The King’s face darkened, his scowl deepened.

“I regret that I must report that there are no substantial forces between the invaders and the Mississippi River, sir,” Sir Hector Hamilton went on. “But,” he added, holding up a hand. “That is not the worst of it, forces of the Triple Alliance supported by many warships are reported to have seized the port of Pensacola. If this is true, then it is likely that the Delta and the city of New Orleans may soon be cut off and in due course, besieged; or worse, the enemy may strike east and isolate Florida from the rest of New England.”

The King compelled himself to take several long breaths.

It did not help.

“And?” He asked tersely, knowing that there must be more very bad news.

And an enemy squadron is reported to be bombarding English Harbour on Antigua, our main garrison in the Leeward Islands…”

Eleanor was bewildered.

She looked to her husband.

“I don’t understand,” she confessed. “What on earth is the Navy doing about all this, Bertie?”

Chapter 13

Friday 28th April

HMS Surprise, 35 nautical miles SW of Bermuda

Surgeon Lieutenant Abraham Lincoln, RNAS, had adjusted to the sameness and clockwork routine of life on board HMS Surprise faster and with a lot less angst, than his friend. Ted Forest, notwithstanding he was still recovering, rather than rehabilitating from what had been life-threatening wounds, freely confessed he was getting ‘cabin fever’, shut up in their claustrophobic new world.

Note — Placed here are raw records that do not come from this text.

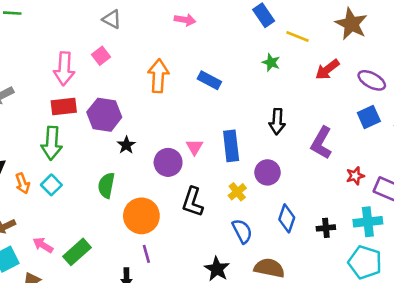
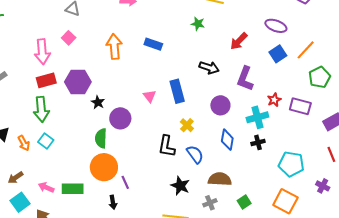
red arrow: (327, 70) -> (239, 41), moved
black arrow: (277, 121) -> (209, 68), turned -66
purple circle: (168, 162) -> (120, 118), moved
purple circle: (268, 172) -> (220, 105), moved
green semicircle: (106, 185) -> (101, 138), moved
black L-shape: (193, 202) -> (167, 146), moved
orange circle: (141, 216) -> (104, 167), moved
cyan cross: (368, 222) -> (257, 117), moved
green rectangle: (77, 252) -> (73, 189), turned 50

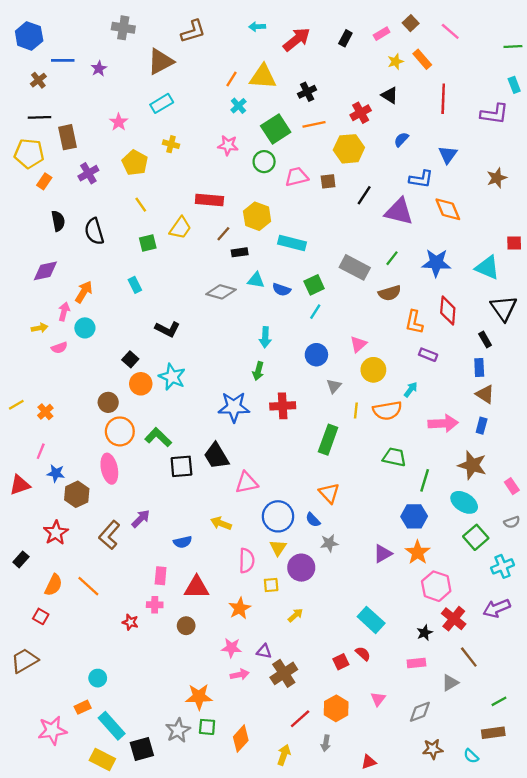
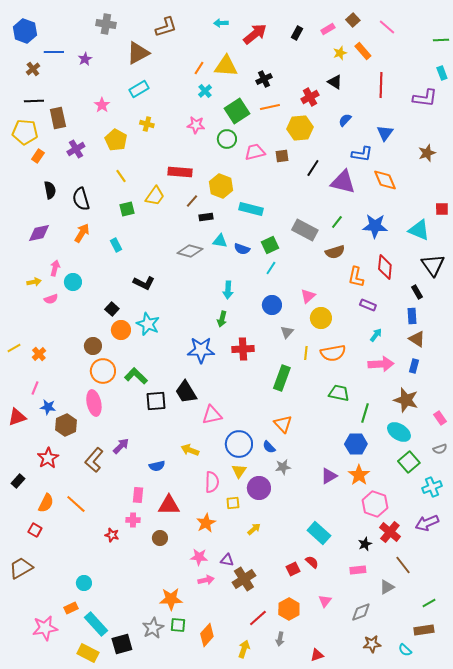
orange arrow: (84, 292) -> (82, 233), moved
cyan arrow: (411, 390) -> (376, 335), moved

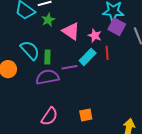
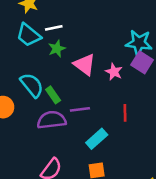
red line: (107, 53) -> (125, 113), moved
green rectangle: (47, 57) -> (53, 95), turned -40
cyan rectangle: (88, 57) -> (97, 139), moved

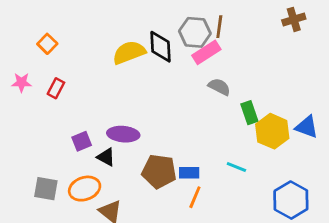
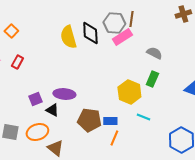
yellow semicircle: (129, 52) -> (68, 37), turned -85
gray semicircle: (219, 87) -> (154, 53), moved
green rectangle: (249, 113) -> (152, 79), turned 42
yellow hexagon: (272, 131) -> (129, 92), moved

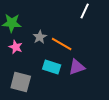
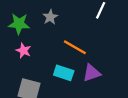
gray star: (40, 37) -> (50, 17), moved

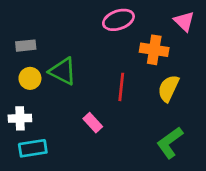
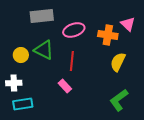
pink ellipse: (118, 20) -> (74, 30), moved
pink triangle: (184, 21) -> (128, 24), moved
gray rectangle: (26, 46) -> (42, 16), moved, size x1.6
red line: (121, 87) -> (72, 61), moved

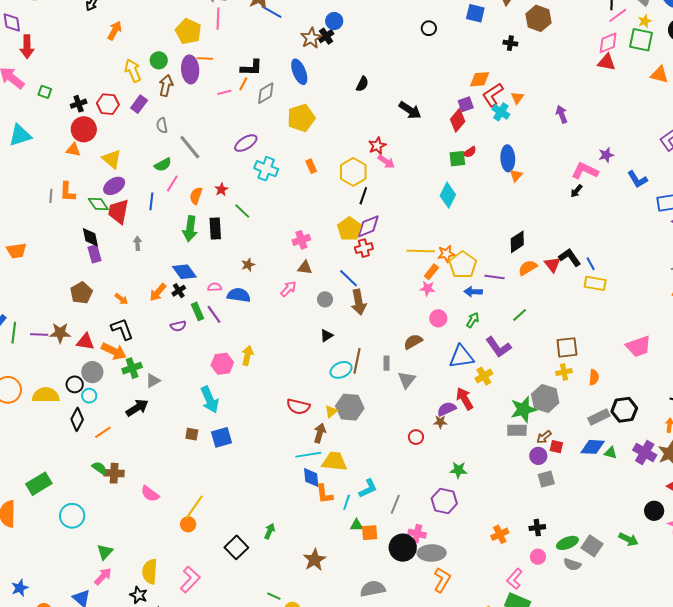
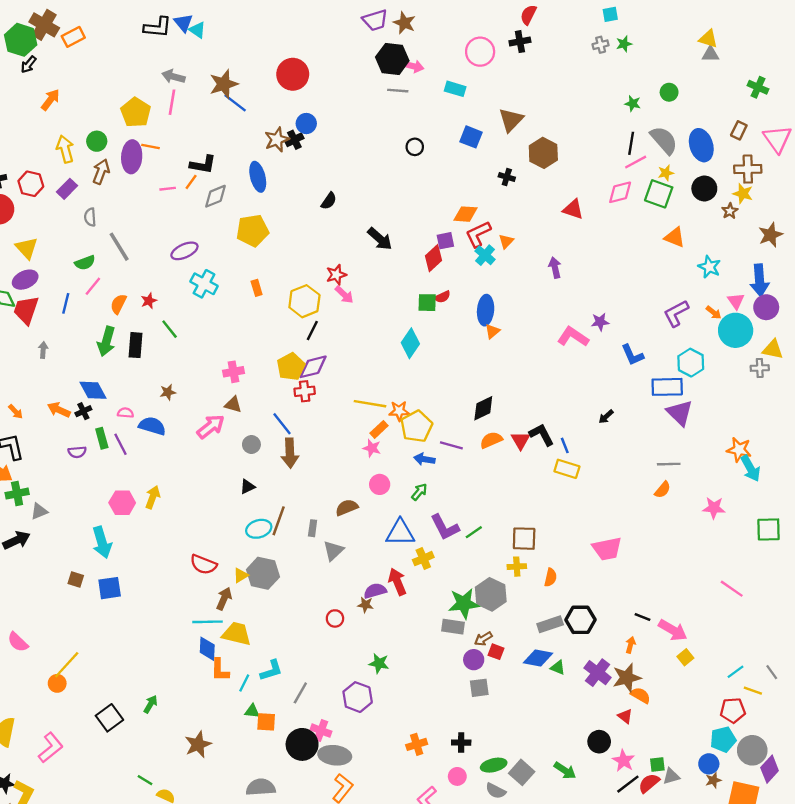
red triangle: (606, 62) -> (573, 209), moved
black arrow: (576, 191) -> (606, 417), moved
pink arrow: (288, 289) -> (211, 427), size x1.4
orange arrow: (158, 292) -> (59, 410), turned 66
green line: (520, 315) -> (474, 532), moved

‘I joined the Air Service because I hate confined spaces and I actually like the wind in my face!’

For Abe, this surreal entrapment below the waves, was a priceless opportunity to regain his mental and physical equilibrium, and to allow his battered body and perturbed psyche to heal itself. Of course, he worried about Kate, and what she must be going through, probably thinking in her heart that he was dead but there was nothing he could do about that and, hopefully, all his wife’s grief and hurt would, in time, be repairable, if and when he eventually got home. If he had died on the Achilles, or on Little Inagua, Kate would never have known where his bones lay. As it was, although his and Ted’s sojourn on the Surprise seemed interminable – this was actually only their fifteenth day aboard – it would surely end one day. In the meantime, he had been devouring the submarine’s medical library like a starving man suddenly presented with a banquet fit for a king!